In [880]:
import pandas as pd

In [881]:
train = pd.read_csv('../data/train.csv')

In [882]:
train.head()

Unnamed: 0,user_id,movie_id,rating,timestamp,movie_title,genres,avg_rating
0,259,255,4,874724710,My Best Friend's Wedding (1997),Romance,4.0
1,259,286,4,874724727,"English Patient, The (1996)","Romance, War",4.0
2,259,298,4,874724754,Face/Off (1997),"Action, Sci-Fi, Thriller",4.0
3,259,185,4,874724781,Psycho (1960),"Horror, Romance, Thriller",4.0
4,259,173,4,874724843,"Princess Bride, The (1987)","Action, Adventure, Romance",4.0


In [883]:
user_movies = train.groupby('user_id').apply(lambda x: x['movie_title'].tolist())

In [884]:
def get_user_recent_movies(dataframe, n = 10):
    return dataframe.groupby('user_id').apply(lambda x: x['movie_title'].tail(n).to_list())

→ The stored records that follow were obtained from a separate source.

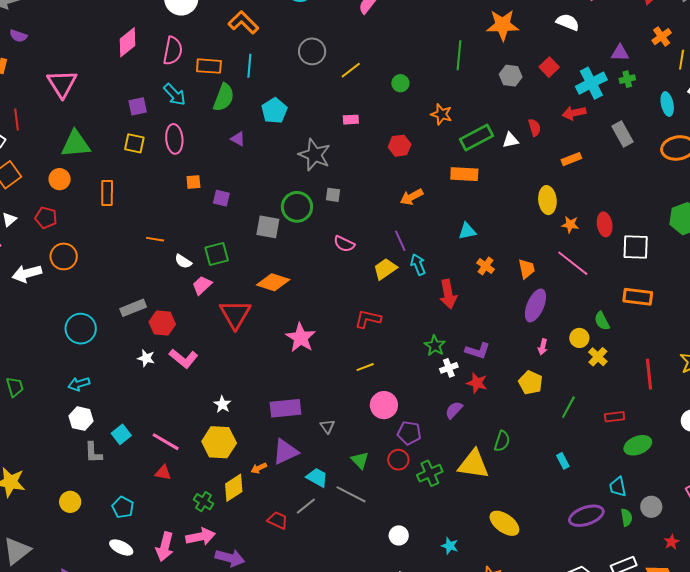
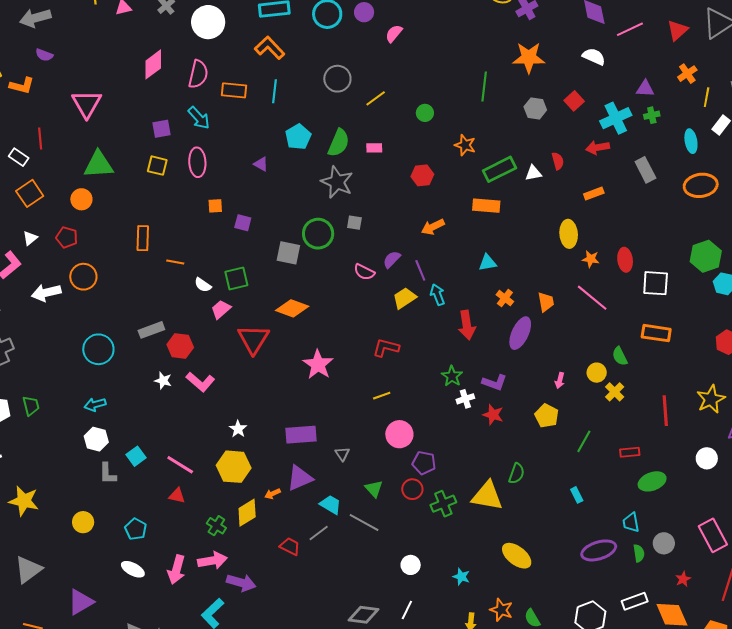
green semicircle: (224, 97) -> (339, 143), moved
orange rectangle: (107, 193) -> (143, 238), moved
purple ellipse: (535, 305) -> (520, 333), moved
purple semicircle: (454, 410) -> (392, 259), moved

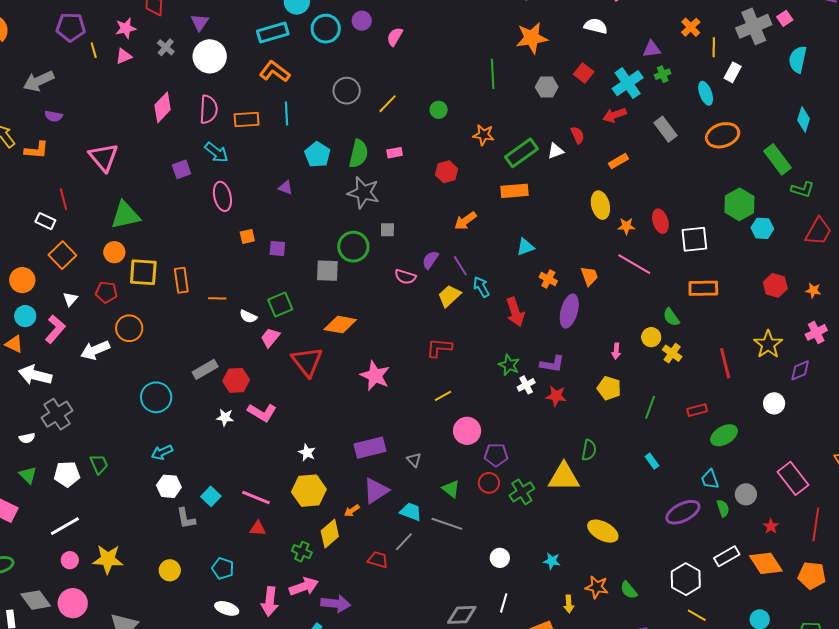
yellow square: (157, 166) -> (143, 272), moved, size x1.4

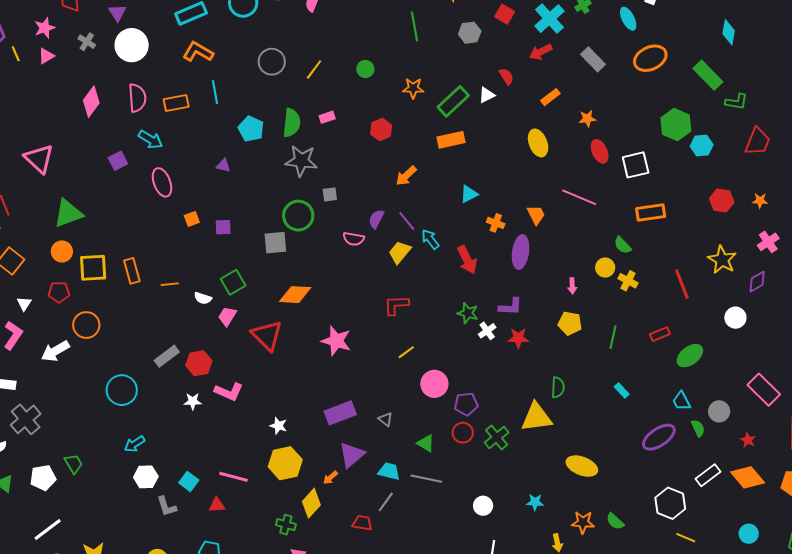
orange star: (626, 226) -> (587, 119), moved
red triangle: (258, 528) -> (217, 505), moved

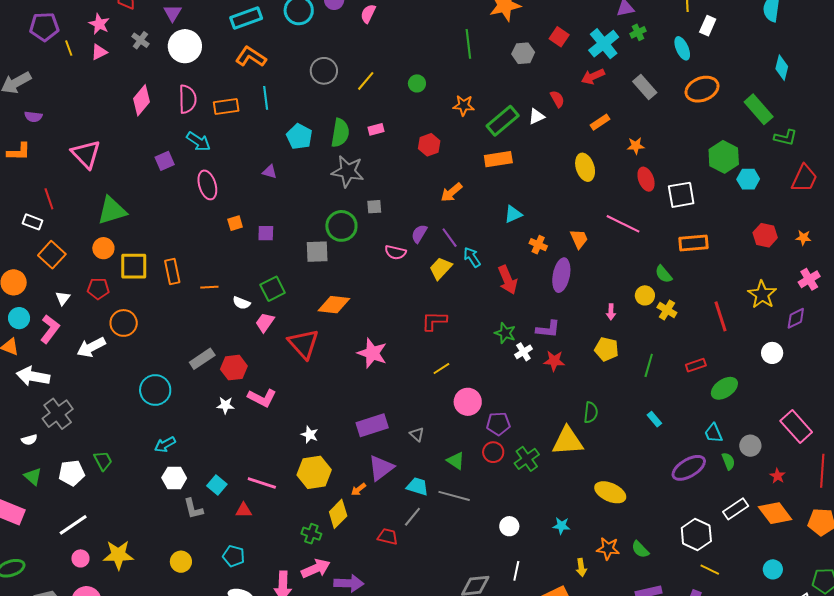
pink star: (45, 28) -> (99, 24), turned -30

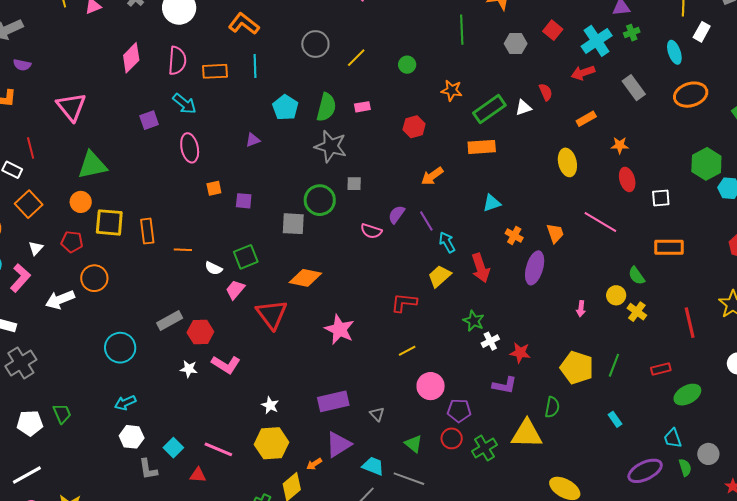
purple triangle: (270, 172) -> (253, 140), turned -42
white square: (681, 195) -> (661, 198), size x0.7
yellow trapezoid: (441, 268) -> (439, 276), moved
purple L-shape: (548, 329) -> (505, 385), moved
yellow pentagon: (606, 349) -> (577, 368), moved, size x1.4

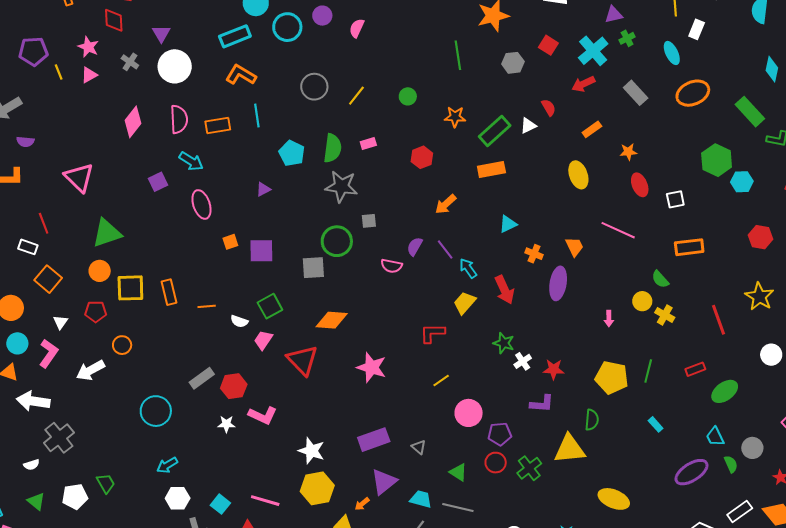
purple square: (244, 201) -> (261, 251), size x1.5
orange circle: (94, 278) -> (122, 345), size x0.7
white star: (270, 405) -> (311, 451), size x1.5

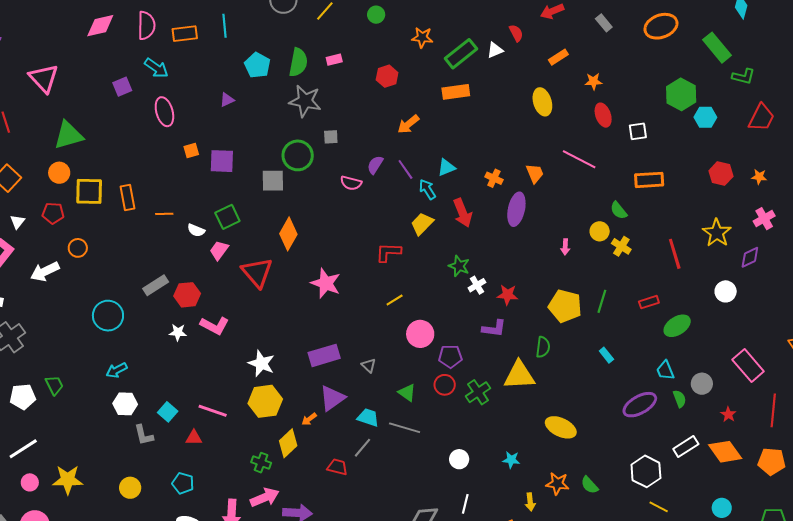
gray rectangle: (636, 93) -> (604, 23), size x0.7
pink diamond: (133, 122) -> (100, 26), turned 36
cyan triangle: (508, 224) -> (446, 167), moved
orange diamond: (332, 320) -> (288, 234), turned -68

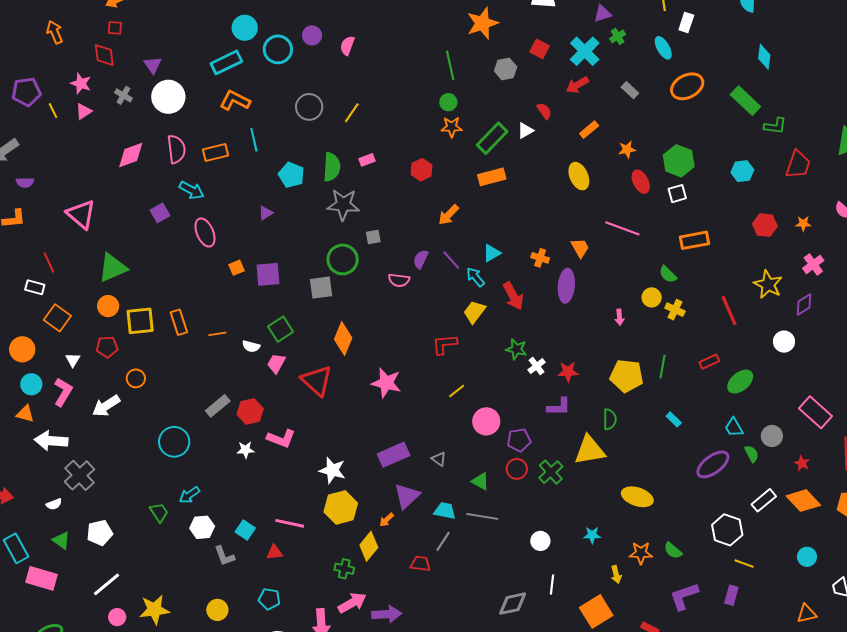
green circle: (376, 15) -> (448, 102), moved
green hexagon: (681, 94) -> (679, 161), moved
green trapezoid: (54, 385) -> (159, 512), moved

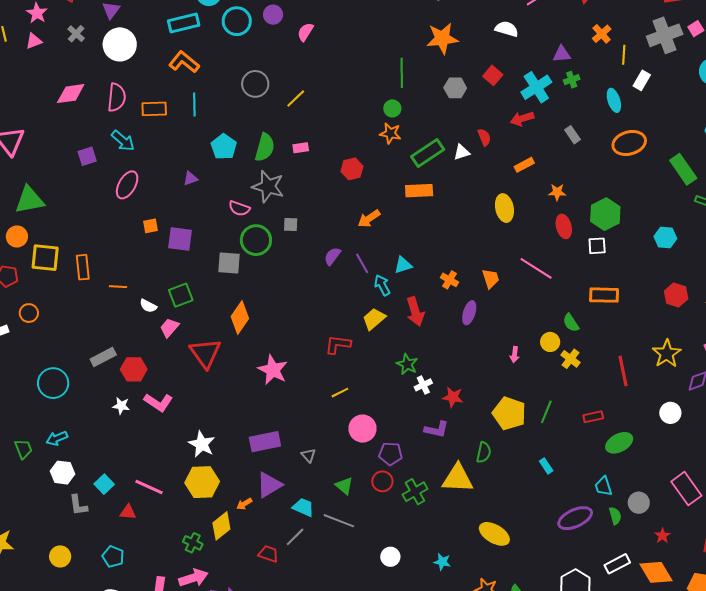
pink ellipse: (205, 233) -> (127, 185), turned 40
pink semicircle: (399, 280) -> (239, 208), moved
purple ellipse: (566, 286) -> (469, 313), size x0.7

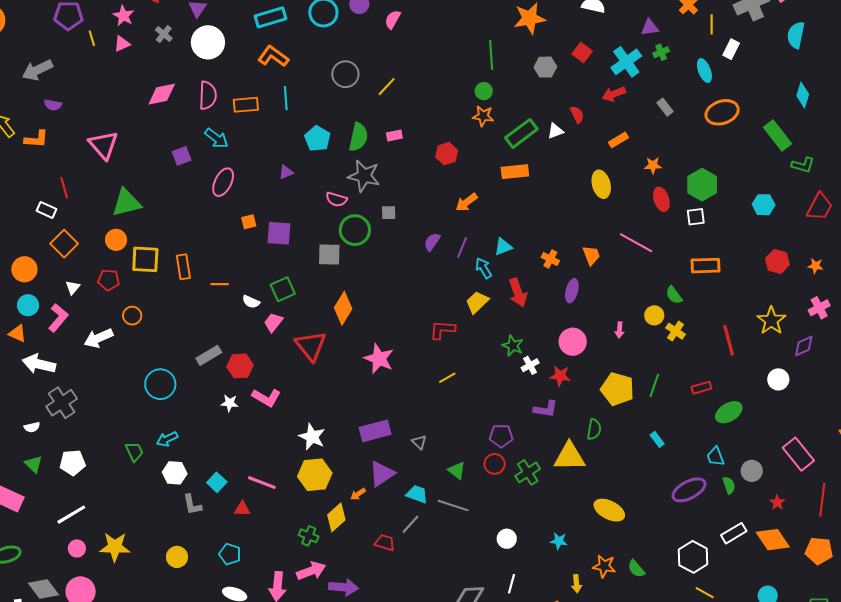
purple line: (362, 263) -> (462, 247), turned 55
pink circle: (362, 429) -> (573, 342), moved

user_recent_movies = get_user_recent_movies(train)

In [885]:
def get_user_top_movies(dataframe, n = 10):
    return dataframe.groupby('user_id').apply(lambda x: x.sort_values('rating', ascending=False).head(n)['movie_title'].to_list())

user_top_movies = get_user_top_movies(train)

In [886]:
movie_genres = train.groupby('movie_title').apply(lambda x: x['genres'].unique().tolist()).apply(lambda x: x[0].split(", "))

In [887]:
user_top_movies.head()

user_id
1     [Empire Strikes Back, The (1980), Usual Suspec...
5     [Wrong Trousers, The (1993), This Is Spinal Ta...
6     [Down by Law (1986), Graduate, The (1967), Lon...
8     [Contact (1997), Die Hard (1988), Braveheart (...
10    [Amadeus (1984), Taxi Driver (1976), All About...
dtype: object

In [888]:
user_top_movie_genres = user_top_movies.apply(lambda x: pd.Series(movie_genres.loc[x].sum()).unique().tolist())

In [889]:
user_ratings = train.drop_duplicates(['user_id', 'movie_title']).pivot(index='user_id', columns='movie_title', values='avg_rating').fillna(0)

In [890]:
from scipy.sparse import csr_matrix
sparse_user_ratings = csr_matrix(user_ratings)

In [891]:
from sklearn.metrics.pairwise import cosine_similarity
import numpy as np

In [892]:
def get_similar_users(sparse_user_ratings, index, n = 10):
    return pd.DataFrame(cosine_similarity(sparse_user_ratings) - np.identity(sparse_user_ratings.shape[0]), index = index, columns = index).apply(lambda x: list(x.sort_values(ascending = False).head(n).index), axis=1)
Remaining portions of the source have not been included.